The Munich-based think tank said in its latest outlook on the economy it expected German gross domestic product (GDP) to expand by 1.7 per cent next year compared with a June estimate of 1.2 per cent.
It predicted 0.9 per cent growth for 2005, a tenth of a point higher than before.
Ifo said the outlook for Germany was good, noting that strong international demand would keep the country's export motor firing strongly.
"The economy really is picking up," said Ifo President Hans-Werner Sinn in Munich. "After five years, there are clear signs that the economic lull has been overcome."
Ifo expects investment to gain 2.9 per cent next year, almost five times as much as it had earlier forecast.
It saw exports expanding some 7.5 per cent in 2006 after 6.2 percent in 2005.
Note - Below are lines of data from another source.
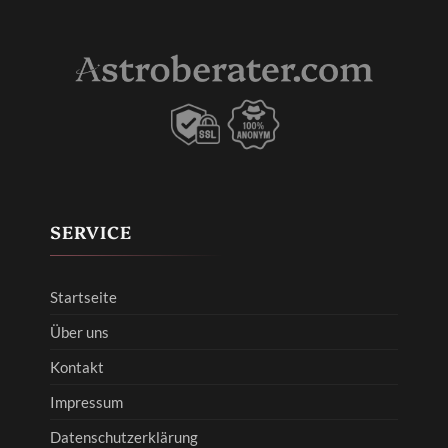
SERVICE
Startseite
Über uns
Kontakt
Impressum
Datenschutzerklärung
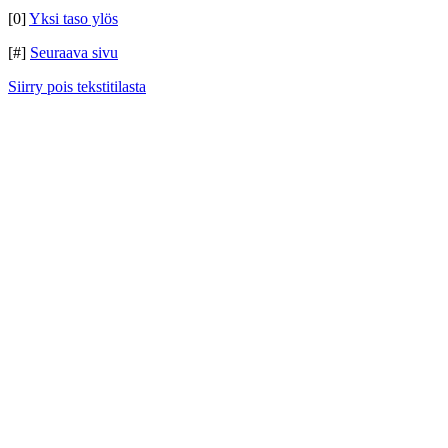
[0]
Yksi taso ylös
[#]
Seuraava sivu
Siirry pois tekstitilasta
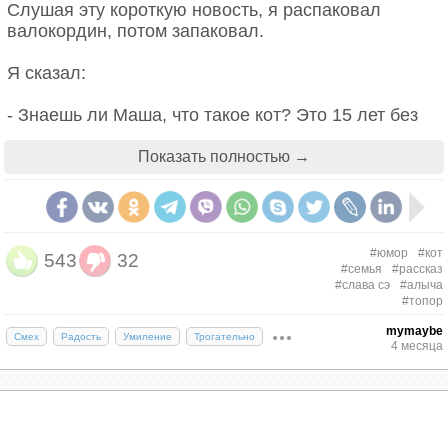
Слушая эту короткую новость, я распаковал
валокордин, потом запаковал.
Я сказал:
- Знаешь ли Маша, что такое кот? Это 15 лет без
права путешествий! Диван и ёлка за окном – вот
теперь твоя ойкумена! Тёплые моря только в кино!
Показать полностью →
И кому ты нужна будешь, с котом на руках, если
что, в свои девятнадцать! Что же ты молчишь,
Мария?
#юмор
#кот
543
32
- Слушаю.
#семья
#рассказ
#слава сэ
#алыча
- Где ты сейчас?
#топор
mymaybe
Смех
Радость
Умиление
Трогательно
- В магазин ходила. За лопаточкой.
4 месяца
И начинает реветь.
Никак не запомню что животные, гости и дача - это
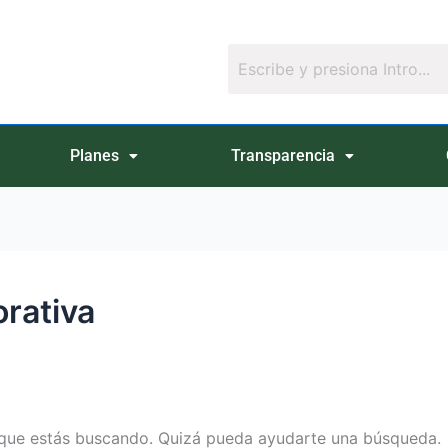
Planes
Transparencia
rativa
que estás buscando. Quizá pueda ayudarte una búsqueda.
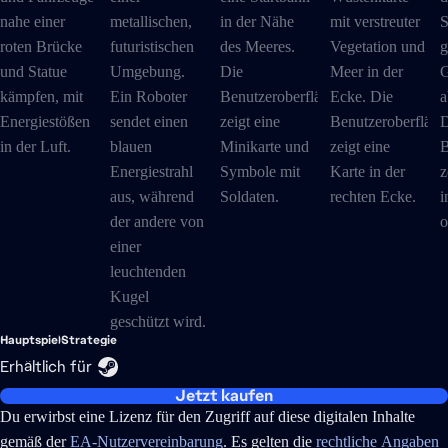
Hauptspiel
Strategie
Erhältlich für
Jetzt kaufen
Du erwirbst eine Lizenz für den Zugriff auf diese digitalen Inhalte
gemäß der
EA-Nutzervereinbarung
. Es gelten die
rechtliche Angaben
The institute also said it expected the European Central Bank (ECB), which raised interest rates for the first time in five years at the start of this month, to hike them by another quarter point in the summer of next year.
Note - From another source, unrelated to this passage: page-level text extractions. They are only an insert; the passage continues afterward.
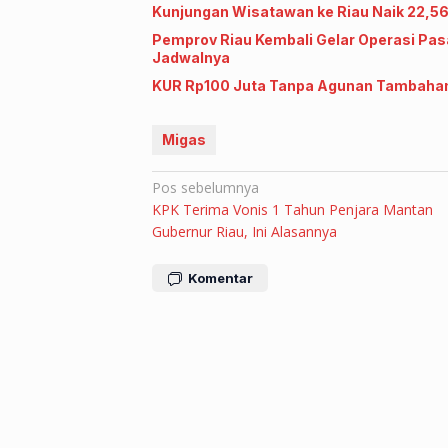
Kunjungan Wisatawan ke Riau Naik 22,5
Pemprov Riau Kembali Gelar Operasi Pas
Jadwalnya
KUR Rp100 Juta Tanpa Agunan Tambahan,
Migas
Navigasi
Pos sebelumnya
KPK Terima Vonis 1 Tahun Penjara Mantan
pos
Gubernur Riau, Ini Alasannya
Komentar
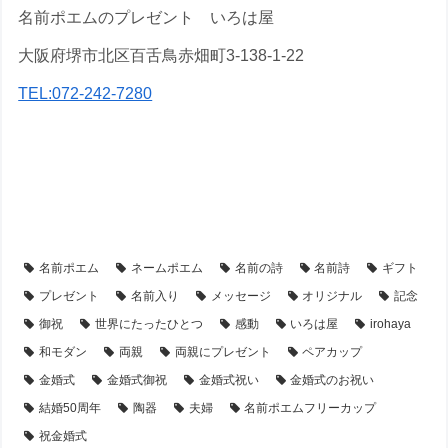
名前ポエムのプレゼント いろは屋
大阪府堺市北区百舌鳥赤畑町3-138-1-22
TEL:072-242-7280
【アイテム別・お客様事例】
【シーン別・制作事例】
【陶器・タンブラー】の名前ポエム
【金婚式・銀婚式・真珠婚式・結婚記念日】プレゼント・名前ポエム
名前ポエム
ネームポエム
名前の詩
名前詩
ギフト
プレゼント
名前入り
メッセージ
オリジナル
記念
御祝
世界にたったひとつ
感動
いろは屋
irohaya
和モダン
両親
両親にプレゼント
ペアカップ
金婚式
金婚式御祝
金婚式祝い
金婚式のお祝い
結婚50周年
陶器
夫婦
名前ポエムフリーカップ
祝金婚式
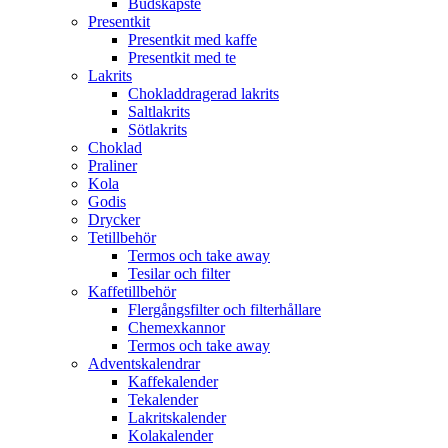
Budskapste
Presentkit
Presentkit med kaffe
Presentkit med te
Lakrits
Chokladdragerad lakrits
Saltlakrits
Sötlakrits
Choklad
Praliner
Kola
Godis
Drycker
Tetillbehör
Termos och take away
Tesilar och filter
Kaffetillbehör
Flergångsfilter och filterhållare
Chemexkannor
Termos och take away
Adventskalendrar
Kaffekalender
Tekalender
Lakritskalender
Kolakalender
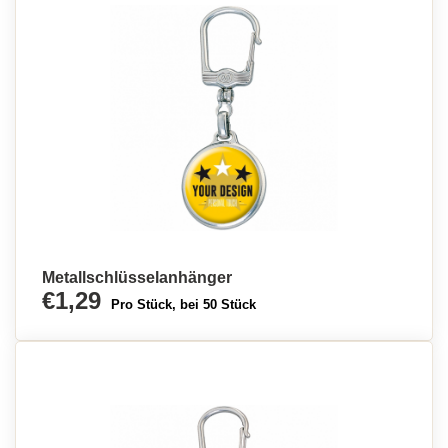
Metallschlüsselanhänger
€1,29
Pro Stück, bei 50 Stück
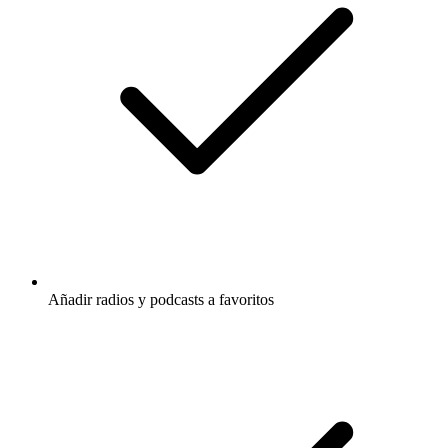
Añadir radios y podcasts a favoritos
Ifo was critical of the central bank's decision to increase borrowing costs, saying it was a "risky" move and it would have been better to wait until the euro zone recovery had deepened. The ECB increased rates after warning about the risks of inflation.
The bank has said that annual euro zone inflation may not get below two per cent until the end of 2007.
"All in all, the ECB's assessment of inflation risks seems clearly exaggerated," Ifo said.
Ifo forecast average euro zone inflation of 1.9 per cent for 2006 after 2.2 per cent this year.